UNA NUOVA CROCIATA? - Non a caso immediate sono state le reazioni di chi ha tutto l’interesse a far saltare il Governo o lavorarlo ai fianchi: Salvini e Meloni, ma anche Renzi plaudono ai vescovi. Fanno il loro legittimo  gioco politico. Ma la domanda imbarazzante è: perché la Chiesa si è lasciata coinvolgere in questo gioco, mettendo a rischio quella “pienezza della propria autonomia”, che giustamente rivendica e creando confusione, disorientamento e divisione tra i fedeli in un momento così difficile per l’Italia? E difatti nel mondo cattolico si sono alzate le barricate fra gli opposti schieramenti.
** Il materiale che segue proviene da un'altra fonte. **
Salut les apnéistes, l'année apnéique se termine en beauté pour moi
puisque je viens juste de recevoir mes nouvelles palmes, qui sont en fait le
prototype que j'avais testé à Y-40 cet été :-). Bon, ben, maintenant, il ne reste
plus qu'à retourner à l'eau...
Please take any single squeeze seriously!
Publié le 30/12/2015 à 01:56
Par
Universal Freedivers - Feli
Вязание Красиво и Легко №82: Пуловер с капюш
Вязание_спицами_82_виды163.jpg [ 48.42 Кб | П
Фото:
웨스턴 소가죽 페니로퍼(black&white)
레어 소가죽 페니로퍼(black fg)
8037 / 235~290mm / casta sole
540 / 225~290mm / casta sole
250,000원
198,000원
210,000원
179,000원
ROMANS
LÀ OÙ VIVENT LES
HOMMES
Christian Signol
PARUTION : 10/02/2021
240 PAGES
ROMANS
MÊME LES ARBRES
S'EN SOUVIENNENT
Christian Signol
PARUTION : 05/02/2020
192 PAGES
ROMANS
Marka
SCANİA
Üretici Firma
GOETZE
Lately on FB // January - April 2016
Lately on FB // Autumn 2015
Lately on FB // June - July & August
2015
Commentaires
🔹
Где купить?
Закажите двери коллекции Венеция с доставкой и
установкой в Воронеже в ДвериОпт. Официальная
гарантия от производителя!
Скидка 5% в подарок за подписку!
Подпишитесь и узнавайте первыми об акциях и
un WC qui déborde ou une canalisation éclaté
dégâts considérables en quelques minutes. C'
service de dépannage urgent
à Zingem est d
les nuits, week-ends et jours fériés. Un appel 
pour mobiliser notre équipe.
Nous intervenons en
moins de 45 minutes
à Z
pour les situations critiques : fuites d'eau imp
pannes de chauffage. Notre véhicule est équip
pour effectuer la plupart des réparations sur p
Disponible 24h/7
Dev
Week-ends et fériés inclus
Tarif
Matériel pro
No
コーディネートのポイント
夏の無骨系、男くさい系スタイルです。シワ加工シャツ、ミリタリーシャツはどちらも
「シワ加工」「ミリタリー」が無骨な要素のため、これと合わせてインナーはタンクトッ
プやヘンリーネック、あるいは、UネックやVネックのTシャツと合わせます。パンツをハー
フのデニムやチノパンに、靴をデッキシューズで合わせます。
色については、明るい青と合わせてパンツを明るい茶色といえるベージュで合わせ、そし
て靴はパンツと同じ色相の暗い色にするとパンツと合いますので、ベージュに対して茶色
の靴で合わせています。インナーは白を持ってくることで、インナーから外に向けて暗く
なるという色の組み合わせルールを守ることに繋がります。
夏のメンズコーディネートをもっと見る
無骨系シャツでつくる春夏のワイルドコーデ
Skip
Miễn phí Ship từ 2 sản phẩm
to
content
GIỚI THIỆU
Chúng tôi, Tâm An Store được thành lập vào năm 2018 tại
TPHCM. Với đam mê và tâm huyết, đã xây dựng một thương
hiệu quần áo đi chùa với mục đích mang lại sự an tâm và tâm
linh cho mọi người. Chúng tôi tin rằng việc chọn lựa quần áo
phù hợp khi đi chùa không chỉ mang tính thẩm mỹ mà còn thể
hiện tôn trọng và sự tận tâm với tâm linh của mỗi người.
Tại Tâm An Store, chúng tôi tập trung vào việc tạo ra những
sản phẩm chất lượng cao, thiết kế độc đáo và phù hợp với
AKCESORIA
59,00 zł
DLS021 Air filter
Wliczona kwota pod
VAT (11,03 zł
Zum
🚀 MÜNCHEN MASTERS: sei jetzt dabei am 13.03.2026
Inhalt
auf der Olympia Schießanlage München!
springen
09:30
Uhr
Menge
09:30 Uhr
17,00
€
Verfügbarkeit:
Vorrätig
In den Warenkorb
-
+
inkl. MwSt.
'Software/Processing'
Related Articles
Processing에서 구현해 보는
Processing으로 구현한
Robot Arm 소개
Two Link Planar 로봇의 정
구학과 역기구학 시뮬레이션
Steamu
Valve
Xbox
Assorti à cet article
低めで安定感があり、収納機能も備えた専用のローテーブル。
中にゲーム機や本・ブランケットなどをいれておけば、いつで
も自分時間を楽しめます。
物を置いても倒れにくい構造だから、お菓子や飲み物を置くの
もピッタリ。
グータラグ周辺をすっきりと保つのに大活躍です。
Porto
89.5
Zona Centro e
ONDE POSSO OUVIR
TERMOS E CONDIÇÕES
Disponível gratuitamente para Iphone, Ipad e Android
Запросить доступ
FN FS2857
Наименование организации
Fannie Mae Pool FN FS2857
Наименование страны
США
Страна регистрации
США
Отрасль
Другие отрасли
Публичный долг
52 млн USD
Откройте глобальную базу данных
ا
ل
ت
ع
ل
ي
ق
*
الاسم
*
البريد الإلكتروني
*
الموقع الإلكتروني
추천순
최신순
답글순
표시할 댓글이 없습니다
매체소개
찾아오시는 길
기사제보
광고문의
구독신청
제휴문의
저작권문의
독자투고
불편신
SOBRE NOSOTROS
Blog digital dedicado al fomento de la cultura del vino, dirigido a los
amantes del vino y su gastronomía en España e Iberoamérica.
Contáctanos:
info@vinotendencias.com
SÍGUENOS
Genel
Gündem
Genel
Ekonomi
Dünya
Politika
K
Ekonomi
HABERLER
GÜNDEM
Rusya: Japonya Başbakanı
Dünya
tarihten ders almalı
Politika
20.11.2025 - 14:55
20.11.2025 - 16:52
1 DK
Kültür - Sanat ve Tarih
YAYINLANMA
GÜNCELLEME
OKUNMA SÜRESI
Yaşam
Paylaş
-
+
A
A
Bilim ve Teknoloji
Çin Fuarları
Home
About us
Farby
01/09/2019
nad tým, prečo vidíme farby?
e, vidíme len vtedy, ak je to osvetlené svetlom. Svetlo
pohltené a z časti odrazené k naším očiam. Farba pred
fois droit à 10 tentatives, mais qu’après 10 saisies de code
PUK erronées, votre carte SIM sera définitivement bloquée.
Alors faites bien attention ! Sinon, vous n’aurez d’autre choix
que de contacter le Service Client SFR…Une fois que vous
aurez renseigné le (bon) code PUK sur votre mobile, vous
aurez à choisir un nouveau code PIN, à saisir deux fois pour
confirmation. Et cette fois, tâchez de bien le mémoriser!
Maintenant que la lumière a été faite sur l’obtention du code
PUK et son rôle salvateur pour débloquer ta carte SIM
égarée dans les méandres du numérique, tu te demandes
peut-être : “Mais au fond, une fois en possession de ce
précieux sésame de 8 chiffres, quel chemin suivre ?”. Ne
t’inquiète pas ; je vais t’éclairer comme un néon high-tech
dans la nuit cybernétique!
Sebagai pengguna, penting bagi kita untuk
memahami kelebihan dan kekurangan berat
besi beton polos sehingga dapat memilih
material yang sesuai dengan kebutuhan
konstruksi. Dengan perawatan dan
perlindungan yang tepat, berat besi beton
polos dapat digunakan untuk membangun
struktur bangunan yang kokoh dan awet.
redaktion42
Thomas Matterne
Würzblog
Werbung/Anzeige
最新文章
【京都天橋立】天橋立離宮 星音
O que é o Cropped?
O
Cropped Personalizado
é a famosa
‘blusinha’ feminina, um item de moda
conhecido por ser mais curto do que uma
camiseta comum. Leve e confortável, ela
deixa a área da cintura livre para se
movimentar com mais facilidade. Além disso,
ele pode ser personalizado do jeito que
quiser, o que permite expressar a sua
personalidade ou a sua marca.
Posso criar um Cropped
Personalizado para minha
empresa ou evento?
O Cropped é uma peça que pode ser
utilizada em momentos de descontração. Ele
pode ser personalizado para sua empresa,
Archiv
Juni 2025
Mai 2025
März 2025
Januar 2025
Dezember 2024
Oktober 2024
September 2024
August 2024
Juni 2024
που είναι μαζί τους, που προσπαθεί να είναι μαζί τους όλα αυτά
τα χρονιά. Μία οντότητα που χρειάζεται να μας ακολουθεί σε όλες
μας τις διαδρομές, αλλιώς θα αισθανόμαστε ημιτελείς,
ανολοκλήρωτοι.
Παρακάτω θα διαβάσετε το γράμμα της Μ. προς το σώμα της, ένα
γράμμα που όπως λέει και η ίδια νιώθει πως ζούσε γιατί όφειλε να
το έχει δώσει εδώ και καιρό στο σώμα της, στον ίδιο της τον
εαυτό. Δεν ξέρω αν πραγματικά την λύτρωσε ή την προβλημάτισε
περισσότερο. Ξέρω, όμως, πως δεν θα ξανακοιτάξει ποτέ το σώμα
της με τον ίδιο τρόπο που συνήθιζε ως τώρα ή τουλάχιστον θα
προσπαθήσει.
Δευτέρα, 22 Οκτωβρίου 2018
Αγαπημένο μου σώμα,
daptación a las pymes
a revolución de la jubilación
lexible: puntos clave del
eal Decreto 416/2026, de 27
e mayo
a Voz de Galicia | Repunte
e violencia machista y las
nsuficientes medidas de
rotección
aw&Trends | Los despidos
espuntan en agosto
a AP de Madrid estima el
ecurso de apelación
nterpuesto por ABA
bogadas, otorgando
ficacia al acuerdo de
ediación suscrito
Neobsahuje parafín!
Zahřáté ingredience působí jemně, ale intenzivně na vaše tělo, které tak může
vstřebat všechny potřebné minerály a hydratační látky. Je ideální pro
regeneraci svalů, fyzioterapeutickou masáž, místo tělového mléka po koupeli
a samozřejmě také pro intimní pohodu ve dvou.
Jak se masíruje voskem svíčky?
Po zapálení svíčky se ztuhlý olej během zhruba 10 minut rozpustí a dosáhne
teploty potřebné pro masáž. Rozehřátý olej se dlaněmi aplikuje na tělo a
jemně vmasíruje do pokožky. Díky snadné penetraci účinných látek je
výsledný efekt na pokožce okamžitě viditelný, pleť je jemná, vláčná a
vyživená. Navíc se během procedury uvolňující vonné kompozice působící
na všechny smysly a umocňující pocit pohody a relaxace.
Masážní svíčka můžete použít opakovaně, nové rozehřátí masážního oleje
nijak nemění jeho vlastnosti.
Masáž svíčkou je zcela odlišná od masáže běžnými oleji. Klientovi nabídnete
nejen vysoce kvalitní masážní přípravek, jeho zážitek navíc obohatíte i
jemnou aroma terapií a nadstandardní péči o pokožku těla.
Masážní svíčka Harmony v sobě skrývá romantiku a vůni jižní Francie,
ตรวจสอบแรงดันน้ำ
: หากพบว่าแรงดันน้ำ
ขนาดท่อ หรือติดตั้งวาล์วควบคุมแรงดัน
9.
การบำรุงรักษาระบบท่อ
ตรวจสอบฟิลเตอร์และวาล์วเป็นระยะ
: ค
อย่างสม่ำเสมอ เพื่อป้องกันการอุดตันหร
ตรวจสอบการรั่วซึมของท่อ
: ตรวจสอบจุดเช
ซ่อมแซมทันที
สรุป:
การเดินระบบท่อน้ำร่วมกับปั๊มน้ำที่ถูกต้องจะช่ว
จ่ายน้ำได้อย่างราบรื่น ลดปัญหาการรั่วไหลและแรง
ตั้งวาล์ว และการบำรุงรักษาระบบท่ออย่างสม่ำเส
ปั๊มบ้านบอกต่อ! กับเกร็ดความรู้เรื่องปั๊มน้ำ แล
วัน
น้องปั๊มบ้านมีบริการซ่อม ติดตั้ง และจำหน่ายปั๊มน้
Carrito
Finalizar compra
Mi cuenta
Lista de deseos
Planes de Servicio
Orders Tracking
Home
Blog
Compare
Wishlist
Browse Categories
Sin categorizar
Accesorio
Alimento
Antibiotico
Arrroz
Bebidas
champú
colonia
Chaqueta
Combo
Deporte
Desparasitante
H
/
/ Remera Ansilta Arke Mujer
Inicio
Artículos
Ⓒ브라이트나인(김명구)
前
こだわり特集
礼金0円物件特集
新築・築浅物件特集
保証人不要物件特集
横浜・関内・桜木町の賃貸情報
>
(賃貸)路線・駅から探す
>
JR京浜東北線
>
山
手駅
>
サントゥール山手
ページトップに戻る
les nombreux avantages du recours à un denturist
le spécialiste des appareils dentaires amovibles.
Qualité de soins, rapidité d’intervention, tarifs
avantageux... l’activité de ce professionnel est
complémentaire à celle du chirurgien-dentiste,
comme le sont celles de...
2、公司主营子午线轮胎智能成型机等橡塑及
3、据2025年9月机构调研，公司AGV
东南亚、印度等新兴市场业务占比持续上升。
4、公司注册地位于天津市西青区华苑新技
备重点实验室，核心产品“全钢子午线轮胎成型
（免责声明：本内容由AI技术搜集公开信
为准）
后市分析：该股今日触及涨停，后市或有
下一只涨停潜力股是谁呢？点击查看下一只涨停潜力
Ci sono persino quelli che addirittura alzano la bandiera della disobbedienza civile, manco l’Italia fosse la Corea del Nord.

UNA MESSA VAL BENE PARIGI? - È stata violata la libertà di culto durante quelle straordinarie celebrazioni della Settimana Santa, nella Basilica Vaticana vuota? Forse mai come quest’anno sono state un evento di fede profonda, vissuta e sofferta. A meno che non si voglia ridurre l’azione pastorale della Chiesa al culto.

“Parigi val bene una messa”, disse il re di Francia Enrico IV, che, ugonotto e protestante, si accomodò a farsi cattolico per salire al trono.  Ma una messa val bene Parigi?